Sitting pretty: Sally Timms and the rest of the Mekons sing out another San Francisco Saturday night. All photos by Ashleigh Reddy.
By Ben Sinclair
This year is the Mekons’ 30th anniversary, and it's been a particularly fruitful year. It's odd to imagine this Leeds group had once been an edgy punk outfit and then a trad-rock and country combo, slipping into new wave songs now and then. This weekend, they were a folk band.

And a very smart folk band, at that. After the Oct. 6 show at the merch booth, drummer Steve Goulding wouldn’t let me get away with passing off my last $12 for a $15 disc. Perhaps this is an attitude that has helped keep the band alive for so long.

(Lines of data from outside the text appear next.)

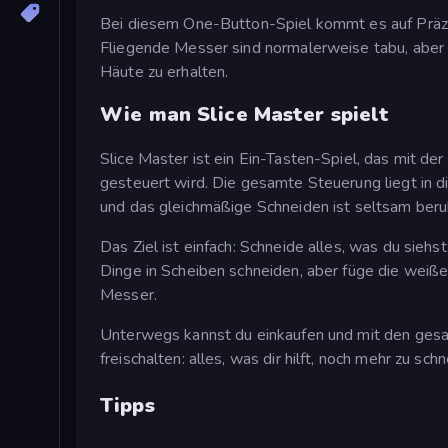
Bei diesem One-Button-Spiel kommt es auf Präzisi
Fliegende Messer sind normalerweise tabu, aber i
Häute zu erhalten.
Wie man Slice Master spielt
Slice Master ist ein Ein-Tasten-Spiel, das mit de
gesteuert wird. Die gesamte Steuerung liegt in 
und das gleichmäßige Schneiden ist seltsam beru
Das Ziel ist einfach: Schneide alles, was du sie
Dinge in Scheiben schneiden, aber füge die weiße W
Messer.
Unterwegs kannst du einkaufen und mit den gesa
freischalten: alles, was dir hilft, noch mehr zu sch
Tipps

I promptly retrieved another $3 from the folks I came with and returned for a limited-edition copy of Dance on the Volcano, the new album by Tom Greenhalgh’s other band King Tommy’s Velvet Runway. A good decision. We all missed Greenhalgh’s voice that night, as he couldn’t make it for this leg of the tour, but the band rocked the hell out of “Hard to be Human Again” anyway.

Otherwise the classic lineup was present, and the banter between members felt warm and, at times, invigorating. I sat - and stomped and clapped - through the entire set with a happy-go-lucky grin on my face. “Give Me Wine or Money” was the night’s opener, further permeating the “fair trade” section of my mind. “Yeessss…,” I heard myself thinking, “Stop downloading this band from now on.” Later, casting like a smoky, pagan warlock, founder Jon Langford recommended the whole audience not hesitate to spend a bit in the back - after all, Greenhalgh now needs all the money he can get. He and his wife are having their third child.

Smart, sure - but afterwards they lost the night’s sharpie-drawn set list to the sticky fingers of my sprightly cohort. We now potentially had all the spiritual power of the Mekons, locked in an object they’d passed so much of their energy through - well, assuming the guy at the mixing boards didn’t just scratch it out before the show. A Crowley-like ritual is yet to be undertaken with the list, but some of us are hoping to contact deceased Mekons producer and friend John Gill - may he rest in peace - for lost secrets of the band.